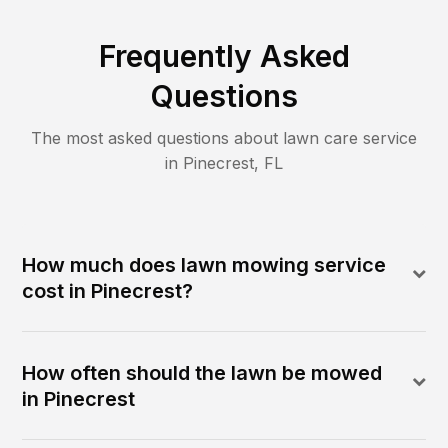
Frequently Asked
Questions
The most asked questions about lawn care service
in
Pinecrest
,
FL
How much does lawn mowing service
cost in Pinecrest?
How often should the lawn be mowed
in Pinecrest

+++++

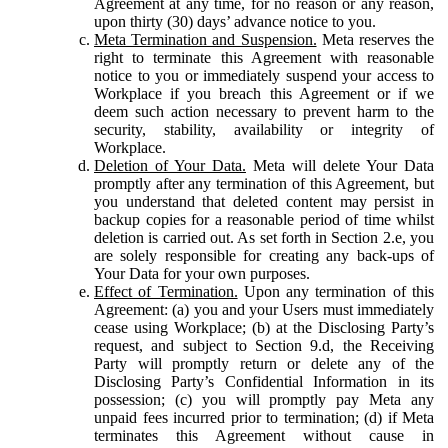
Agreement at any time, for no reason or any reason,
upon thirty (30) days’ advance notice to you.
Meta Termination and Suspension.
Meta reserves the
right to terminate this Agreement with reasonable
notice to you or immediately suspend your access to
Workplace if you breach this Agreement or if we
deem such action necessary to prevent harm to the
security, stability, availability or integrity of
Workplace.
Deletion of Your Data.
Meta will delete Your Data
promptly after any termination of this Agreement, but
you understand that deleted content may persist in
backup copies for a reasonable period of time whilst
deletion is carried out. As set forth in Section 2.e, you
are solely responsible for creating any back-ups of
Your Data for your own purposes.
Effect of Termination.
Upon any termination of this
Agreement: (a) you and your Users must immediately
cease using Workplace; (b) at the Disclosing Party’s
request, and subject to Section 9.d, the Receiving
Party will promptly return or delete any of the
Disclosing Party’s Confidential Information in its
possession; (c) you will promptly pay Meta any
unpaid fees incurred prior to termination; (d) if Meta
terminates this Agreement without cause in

+++++

What this task involves ::
In the listing above, show every line with the word "Data".

Exercise answer ::
Deletion of Your Data.
Meta will delete Your Data
Your Data for your own purposes.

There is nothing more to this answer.